The East Ridge City Council on Thursday night voted 4-1 to send a letter of intent to the Army Corps of Engineers asking that the Corps proceed with a study of the city's flooding problems.
Vice Mayor Jim Bethune voted no, while noting there were two previous studies and the city did not go forward either time because it did not have the money for its share of the fix.
Thomas Herbert of the Army Corps of Engineers project planning branch in Nashville said the maximum amount of any project to come out of the study would be in the range of $10 million. He noted that a $33 million figure in 1999 was for the construction of a levee.
He said that would not be one of the current options, but the fix would be such items as improving stream flow and improving water storage capacity.
The estimated study cost would be between $600,000 and $900,000, he said. A portion would be federally funded and there would need to be a local match.
Councilman Larry Sewell said he wanted to proceed with the study.
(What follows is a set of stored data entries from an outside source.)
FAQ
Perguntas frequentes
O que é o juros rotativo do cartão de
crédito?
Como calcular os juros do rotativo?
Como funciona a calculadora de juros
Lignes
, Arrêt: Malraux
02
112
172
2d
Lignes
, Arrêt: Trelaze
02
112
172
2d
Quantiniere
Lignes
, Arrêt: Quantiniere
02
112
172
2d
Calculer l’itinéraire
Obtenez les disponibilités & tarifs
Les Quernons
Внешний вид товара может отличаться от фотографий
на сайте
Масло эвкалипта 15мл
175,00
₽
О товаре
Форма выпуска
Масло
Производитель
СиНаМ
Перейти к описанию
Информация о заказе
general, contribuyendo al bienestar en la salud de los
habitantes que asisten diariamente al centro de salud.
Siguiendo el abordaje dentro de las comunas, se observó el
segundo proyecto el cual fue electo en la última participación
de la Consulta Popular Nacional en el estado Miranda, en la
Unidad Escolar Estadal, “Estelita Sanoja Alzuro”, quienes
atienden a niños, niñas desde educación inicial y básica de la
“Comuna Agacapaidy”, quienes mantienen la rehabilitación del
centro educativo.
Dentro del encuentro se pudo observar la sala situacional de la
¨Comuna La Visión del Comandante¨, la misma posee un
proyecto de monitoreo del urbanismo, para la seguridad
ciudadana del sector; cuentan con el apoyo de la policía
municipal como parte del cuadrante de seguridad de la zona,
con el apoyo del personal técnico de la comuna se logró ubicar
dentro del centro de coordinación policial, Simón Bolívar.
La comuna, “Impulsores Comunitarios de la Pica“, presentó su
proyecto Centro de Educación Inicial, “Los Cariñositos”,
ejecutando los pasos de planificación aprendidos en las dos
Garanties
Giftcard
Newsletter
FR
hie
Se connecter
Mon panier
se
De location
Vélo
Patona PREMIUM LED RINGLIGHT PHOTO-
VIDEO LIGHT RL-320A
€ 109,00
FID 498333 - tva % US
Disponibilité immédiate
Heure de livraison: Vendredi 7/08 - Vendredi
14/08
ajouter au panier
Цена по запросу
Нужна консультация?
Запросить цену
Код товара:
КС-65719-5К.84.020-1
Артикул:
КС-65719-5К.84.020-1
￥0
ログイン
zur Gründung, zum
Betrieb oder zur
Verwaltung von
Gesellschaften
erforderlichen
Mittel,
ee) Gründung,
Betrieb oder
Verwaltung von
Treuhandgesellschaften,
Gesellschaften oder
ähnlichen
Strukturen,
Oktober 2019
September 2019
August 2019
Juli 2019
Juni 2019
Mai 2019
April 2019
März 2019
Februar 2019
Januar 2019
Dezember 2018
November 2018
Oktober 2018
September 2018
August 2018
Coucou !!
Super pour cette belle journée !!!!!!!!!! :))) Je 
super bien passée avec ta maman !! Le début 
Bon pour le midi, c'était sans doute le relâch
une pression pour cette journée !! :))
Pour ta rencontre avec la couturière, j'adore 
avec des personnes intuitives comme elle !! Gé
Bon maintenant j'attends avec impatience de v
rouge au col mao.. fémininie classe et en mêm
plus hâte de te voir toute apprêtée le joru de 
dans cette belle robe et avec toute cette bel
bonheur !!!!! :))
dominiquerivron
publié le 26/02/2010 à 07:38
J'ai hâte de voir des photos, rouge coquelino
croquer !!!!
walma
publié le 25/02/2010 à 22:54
He said, "A lot of people out here are tired of getting flooded."
Councilman Denny Manning said he is included, noting that in the 2009 flood his house had four feet of water inside. There was eight feet of water in his garage.
Councilman Marc Gravitt said dredging the creeks would bring much relief, but Councilman Manning said that would never be allowed "because it would kill the fish and the snail darters."
Mr. Herbert said 80 percent of the water affecting the city's flooding problems originates outside the city limits, including in sections of Georgia.
He said there was a possibility of two Georgia counties participating in the flood study.
Mayor Brent Lambert said in the 2009 flood that East Ridge did not get that much rain, but there were downpours in North Georgia that caused the city to be swamped.
Mr. Herbert said about 450 East Ridge households are in the 100-year flood plain.